In einer Redaktion laufen täglich unzählige Nachrichten ein. Katastrophen, Kriege, Wahnsinnstaten. In letzter Zeit waren es vor allem die schrecklichen Ereignisse im Kosovo, die unsere Ticker nicht zur Ruhe kommen ließen. Und so schlimm es manchmal sein konnte, immer mit den Horrormeldungen aus aller Welt direkt konfrontiert zu sein, von denen schließlich nur ein Bruchteil in unserer Zeitung Platz haben würden – es hatte auch einen nicht zu unterschätzenden Vorteil.
Das eigene Unglück erschien einem plötzlich nicht mehr so bedeutend, wenn man es im Verhältnis zu dem betrachtete, was sich anderswo tagtäglich abspielte.
Es war ein regnerischer Tag.
London lag unter einer Dunstglocke, aus der es immer wieder nieselte. Jeder Blick aus den Fenstern des Verlagsgebäudes an der Lupus Street konnte einen nur depressiv machen.

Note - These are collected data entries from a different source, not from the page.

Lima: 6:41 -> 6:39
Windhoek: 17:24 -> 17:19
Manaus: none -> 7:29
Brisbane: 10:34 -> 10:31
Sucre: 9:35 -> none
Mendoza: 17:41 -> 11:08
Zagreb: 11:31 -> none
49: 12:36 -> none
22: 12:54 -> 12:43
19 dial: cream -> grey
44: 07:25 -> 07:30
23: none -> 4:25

Der Regen wurde in mehr oder minder gleichmäßigen Intervallen heftiger oder ließ nach. Aber der Wind trieb immer neue graue Wolken heran, die dafür sorgten, dass die Feuchtigkeit nicht versiegte.
Es war kurz nach der Mittagspause, als eine Meldung auf meinen Schreibtisch flatterte, die mich etwas meiner Agonie herausriss.
Ich überflog sie schnell.
Es ging um eine Reihe seltsamer Vorfälle in Schottland.

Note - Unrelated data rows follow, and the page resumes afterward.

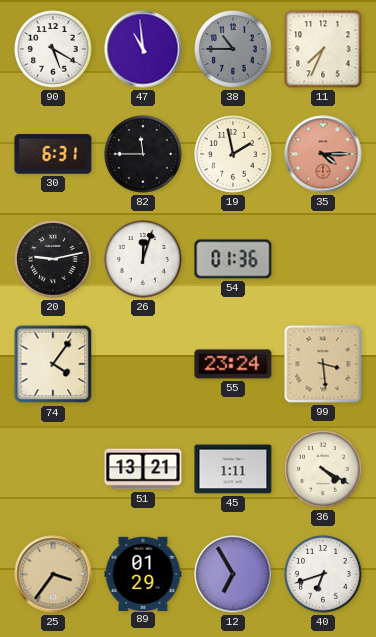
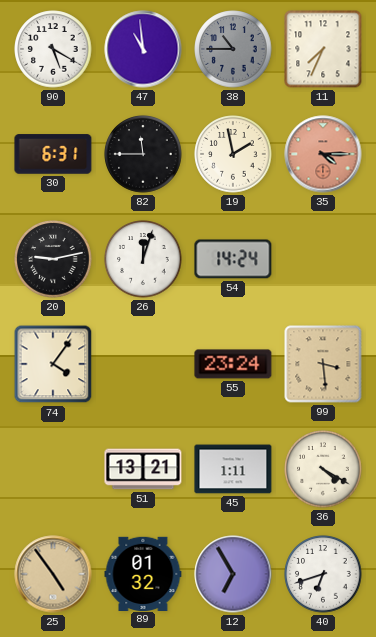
54: 01:36 -> 14:24
25: 3:36 -> 4:54
89: 01:29 -> 01:32
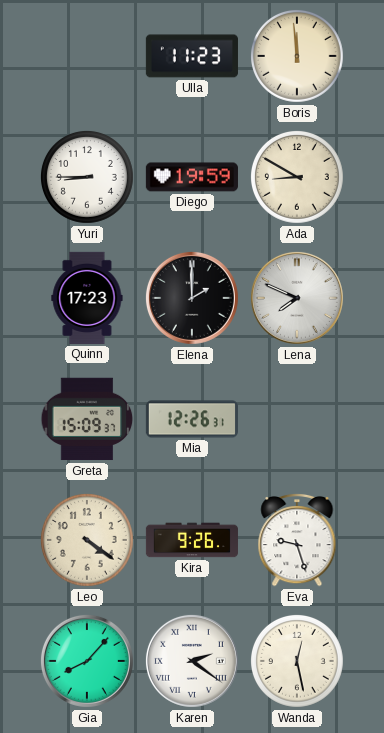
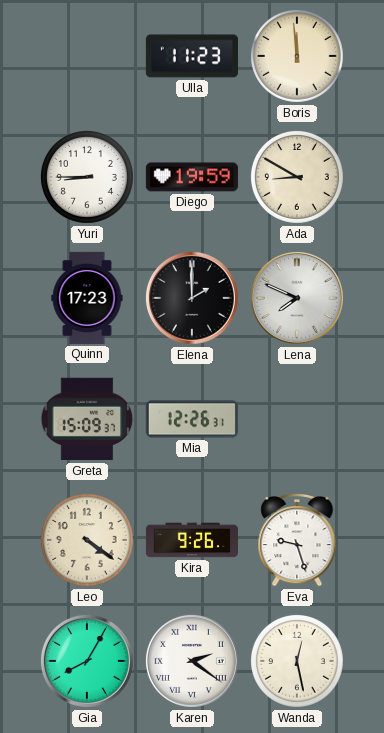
Gia: 8:07 -> 8:05
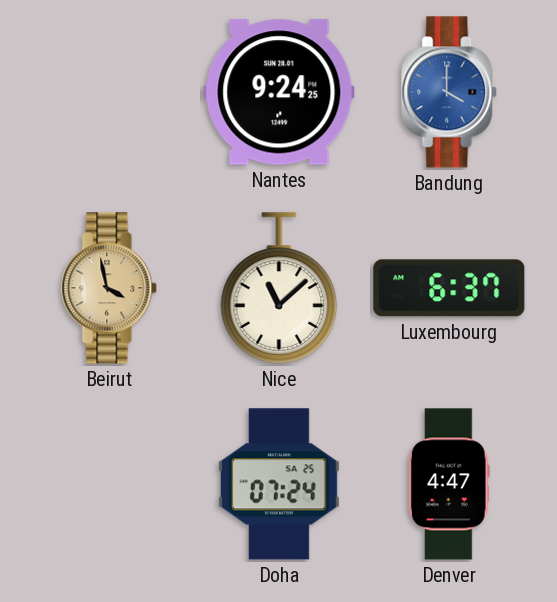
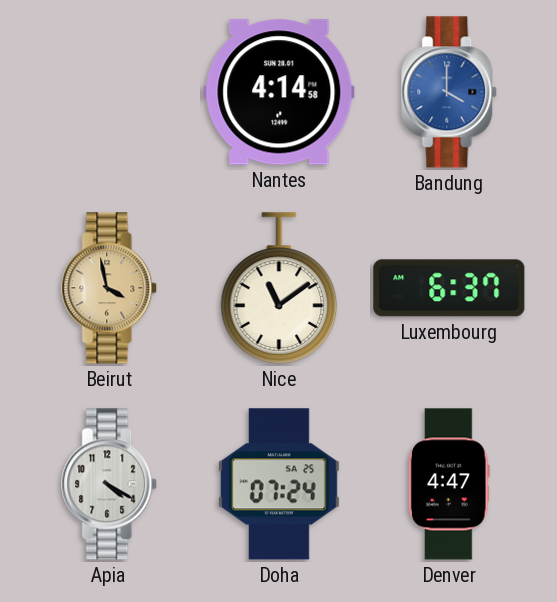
Nantes: 9:24 -> 4:14
Nice: 11:08 -> 11:09
Apia: none -> 4:20
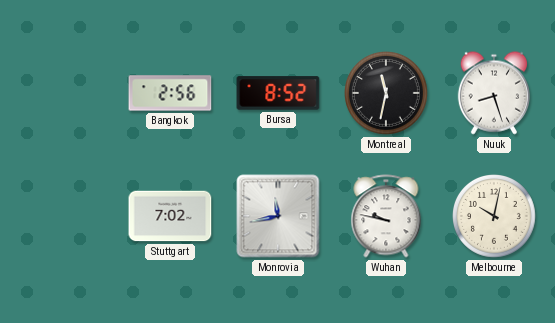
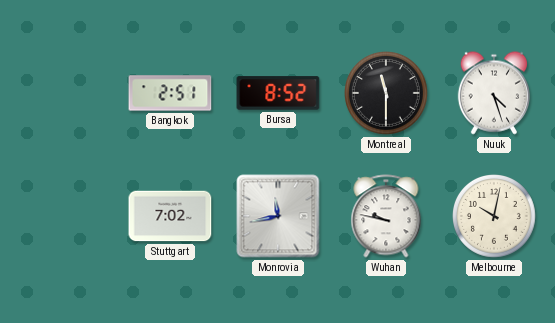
Bangkok: 2:56 -> 2:51
Montreal: 11:32 -> 11:30
Nuuk: 8:27 -> 4:27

Rinder und Pferde waren durch eine bislang unbekannte Ursache ums Leben gekommen.
In der vergangenen Nacht waren nun zwei Farmer hinzugekommen, die ihre Tiere mit der Waffe in der Hand gegen das Unbekannte verteidigen wollten. Die Fotos, die man uns zugefaxt hatte, waren ziemlich grobkörnig und außerdem an manchen Stellen etwas verschwommen. Aber es war genug zu erkennen, um erahnen zu können, wie schrecklich die Männer zugerichtet worden waren.
Ein besonderer Umstand ließ mich aufmerken.
Die Leichen hatten keinen einzigen Tropfen Blut enthalten!
An diesem Tag hatte ich Glück und kam recht früh nach Hause.
Tante Lizzys Villa, wo ich noch immer wohnte, war ein verwinkelter viktorianischer Bau, umgeben von einem etwas verwilderten Garten. Es dämmerte bereits – aber an diesem verregneten Tag fiel das kaum auf. Man hatte den Eindruck, dass bereits seit den Morgenstunden ein Zustand ständiger Dämmerung geherrscht hatte.
Ich fuhr meinen kirschroten Mercedes 190 in die Einfahrt und stieg aus.
Ganz kurz nur – es mochte der Bruchteil einer Sekunde gewesen sein – hatte ich ein Bild vor meinem inneren Auge, das mich aus irgendeinem Grund zutiefst erschreckte. Ich sah eine Art Herrenhaus oder Schloss, das auf einem Hügel errichtet worden war. Der graue Stein war moosbewachsen und wirkte abweisend. Die Aura unvorstellbar hohen Alters haftete diesem Gebäude an – und der Geruch, den ich in der Nase zu fühlen glaubte, kündete von Verwesung, Tod und Verfall. Das Schloss hatte zahllose Erker und einige kleinere und größere Türme. Eine eigenartige, sehr verschnörkelte Architektur, die sich mit keinem Stil in Verbindung bringen ließ, den ich kannte, während mich die Landschaft an die schottischen Highlands erinnerte. Nebel umwaberten das eigenartige Schloss.
Etwas Dunkles, sehr Kleines flog aus einem der Turmfenster heraus und erhob sich in den grauen Himmel.
Das Bild war verschwunden, und ich versuchte verzweifelt, mich an Einzelheiten zu erinnern.
Eine Vision, dachte ich. Das stand für mich fest. In dieser Hinsicht war ich inzwischen ziemlich sicher. Träume und Visionen, die in Wahrheit übersinnliche Wahrnehmungen darstellten, konnte ich relativ sicher von gewöhnlichen Traumbildern unterscheiden, auch wenn es lange gedauert hatte, bis ich meine Gabe gut genug unter Kontrolle gehabt hatte.
Meine Gabe.
Das war immer Tante Lizzys Ausdruck für meine übersinnliche Begabung gewesen, die ich von meiner viel zu früh verstorbenen Mutter geerbt hatte.